A la mañana siguiente me dirigí hacia la estación de
trenes y me acerqué a la taquilla.
–Un billete para París, por favor. –Le pedí al
hombre. Allí estaría a salvo.
– ¿Y el visado de salida? –Me espetó de mal humor.
–No tengo.
–Pues no hay billete sin visado de salida. –Se
inclinó, gritándome a la cara.
Saqué un collar de zafiros de Olga de entre los
corsés y se lo entregué. Le señalé el billete que tenía encima de la mesa. Me
miró muy sorprendido y antes se que pudiera preguntar algo más, cogí el billete
y me marché.
El viaje en tren fue un trayecto largo y duro,
debido a la guerra. Tuve que ocultar mi edad, para que no me llevaran a un
orfanato.
Cuando al fin llegué a París, me dirigí al único
lugar en el que estaría a salvo: en el palacete de la emperatriz viuda, la
madre del zar Nicolás. Al principio no quisieron recibirme, pero en cuanto ella
me vio, salió corriendo de la casa y gritó:
–¡Lyubov!
–(Significa “cariño” en ruso) y nos fundimos en un emotivo abrazo.
Aquella noche lloré, como nunca lo había hecho, pues
lo había perdido todo.
Mañana del 13 de julio de 1979, San Petesburgo,
Rusia.
Mi nieta y yo caminábamos por el interior del
palacio de invierno, mi hogar. Ahora era un museo. Estaba todo igual. Sin
embargo, mis achaques me impedían salir corriendo y besar y abrazarlo todo,
como una chiquilla.
Marie Claire, mi nieta, se quedó pasmada, admirando
un retrato de toda la familia real en el que aparecíamos también mi padre y yo,
a mis quince años. Ella y yo, éramos exactamente iguales: tez blanquecina, ojos
grises como el humo de las fábricas, cabello rubio pálido...

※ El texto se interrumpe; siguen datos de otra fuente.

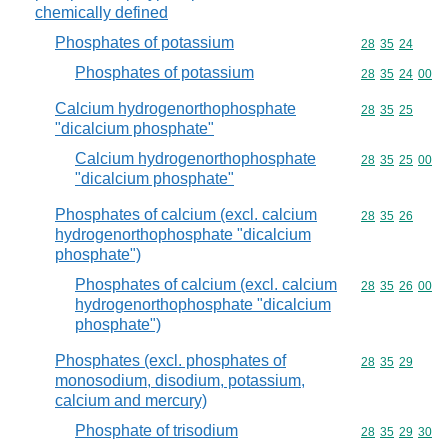
chemically defined
Phosphates of potassium
Commodity code
28
35
24
Phosphates of potassium
Commodity code
28
35
24
00
Calcium hydrogenorthophosphate
Commodity code
28
35
25
"dicalcium phosphate"
Calcium hydrogenorthophosphate
Commodity code
28
35
25
00
"dicalcium phosphate"
Phosphates of calcium (excl. calcium
Commodity code
28
35
26
hydrogenorthophosphate "dicalcium
phosphate")
Phosphates of calcium (excl. calcium
Commodity code
28
35
26
00
hydrogenorthophosphate "dicalcium
phosphate")
Phosphates (excl. phosphates of
Commodity code
28
35
29
monosodium, disodium, potassium,
calcium and mercury)
Phosphate of trisodium
Commodity code
28
35
29
30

No pude contenerme, y varias veces tuve que corregir
al guía, un jovencito de veintitantos años. Le molestaban bastante mis
aclaraciones y me preguntó:
–¿Usted quién se ha creído que es? –Irritado, colocó
sus brazos en jarras.
Alcé la barbilla y con el orgullo de la aristócrata
que en realidad era, le contesté:
–Jovencito, yo soy Irina Sphalkiöv, hija del doctor
Sphalkiöv. Vámonos Marie Claire.
Sin esperar respuesta, ni girarme a comprobar el
asombro de los allí presentes, mi nieta y yo nos marchamos.
En el avión, la chica me pidió explicaciones y yo se
las di. Se quedó completamente anonadada.

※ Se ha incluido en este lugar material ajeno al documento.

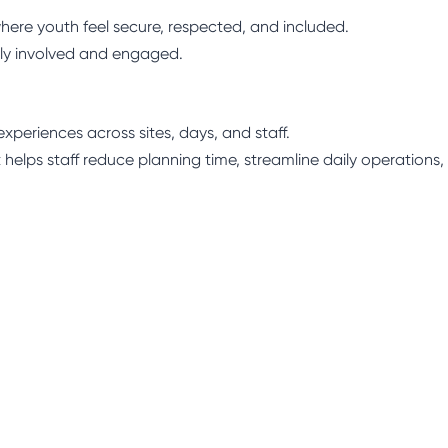
here youth feel secure, respected, and included.
ly involved and engaged.
xperiences across sites, days, and staff.
 helps staff reduce planning time, streamline daily operations,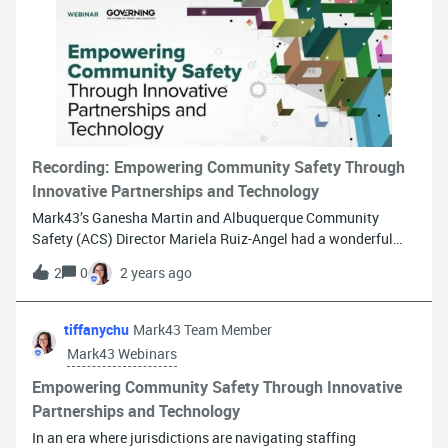
Barclay, IT Security Manager, Alabama Administrative Office
of Courts Erin Stroop, Information Security Manager,
Montana Department of Corrections Stacey Wright, Director
of Cyber Threat Intelligence, CyberWA, Inc. (Moderator) Larry
Zorio, Chair, IJIS Cybersecurity Working Group and Chief
Information Security Officer, Mark43 (Moderator) Register
now to learn how to keep your agency safe from cyber threats
Recording: Empowering Community Safety Through
Innovative Partnerships and Technology
Mark43’s Ganesha Martin and Albuquerque Community
Safety (ACS) Director Mariela Ruiz-Angel had a wonderful
discussion on Friday about developing an alternative
2
0
2 years ago
response program and why finding the right technology
partner is a critical part of ensuring success. Watch the
recording now!
tiffanychu
Mark43 Team Member
Mark43 Webinars
Empowering Community Safety Through Innovative
Partnerships and Technology
In an era where jurisdictions are navigating staffing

Al llegar a París, enfermé y le regalé a mi nieta el
camafeo de los Romanov. Le pedí que les contara a todos mi historia y todo lo
que pasó.
Cerré los ojos con fuerza. Los volví a abrir y me
hallaba ante una puerta roja. La abrí y me encontré en el salón de baile del
palacio de invierno. Allí estaban todos los Romanov, sonriéndome y esperándome
para bailar. Estaba en el cielo. Al fin.